Let $U \subseteq \mathbb{R}^n$ be open and denote by $\mathcal{D}(U)$ the space of all compactly supported smooth functions $U \to \mathbb{R}$. Let $\mathcal{D}^\prime(U)$ be the space of all distributions $\mathcal{D}(U) \to \mathbb{R}$ with the standard topology.
Given a distribution $T$, I would like to prove that there exists a sequence $(\psi_n)$ in $\mathcal{D}(U)$ such that
\begin{equation}\label{eq:1}\tag{$\ast$}
\lim_{n \to \infty} \left\langle \psi_n, \varphi \right\rangle = \left\langle T , \varphi\right\rangle
\end{equation}
for all $\varphi \in \mathcal{D}(U)$. I became interested in this question while the following paragraph from this Wikipedia article:
The test functions are themselves locally integrable, and so define distributions. As such they are dense in $\mathcal{D}^\prime(U)$ with respect to the topology on $\mathcal{D}^\prime(U)$ in the sense that for any distribution $T \in \mathcal{D}^\prime(U)$, there is a sequence $\psi_n \in \mathcal{D}(U)$ such that
$$
\left\langle \psi_n, \varphi \right\rangle \to \left\langle T, \varphi \right\rangle
$$
for all $\varphi \in \mathcal{D}(U)$. This fact follows from the Hahn-Banach theorem, since the dual of $\mathcal{D}^\prime(U)$ with its weak*-topology is the space $\mathcal{D}(U)$.

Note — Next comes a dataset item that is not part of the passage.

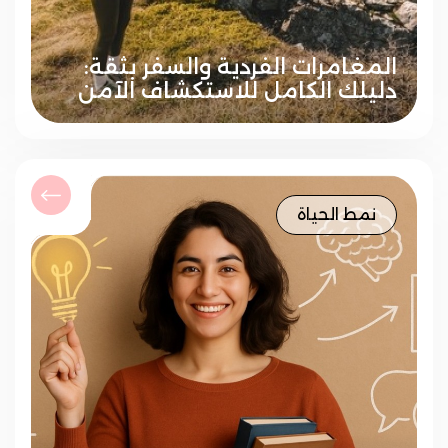
المغامرات الفردية والسفر بثقة:
دليلك الكامل للاستكشاف الآمن
نمط الحياة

My question is as follows: how does this follow from the Hahn-Banach theorem? I understand why $(\mathcal{D}^\prime(U))^\ast \cong \mathcal{D}(U)$ when the former is given the weak*-topology, but I fail to see how \eqref{eq:1} follows from the Hahn-Banach theorem.
Best Answer
Your scepticism ist justified. A consequence of the Hahn-Banach theorem is that a continuous linear map $f:X\to Y$ between two locally convex Hausdorff spaces has dense range if and only if the transposed $f^t: Y'\to X'$ is injective. Applying this to the inclusion $f:\mathscr D \hookrightarrow \mathscr D'$ one gets that $\mathscr D$ is weak$^*$-dense in $\mathscr D'$ -- but in general this does not imply sequential density.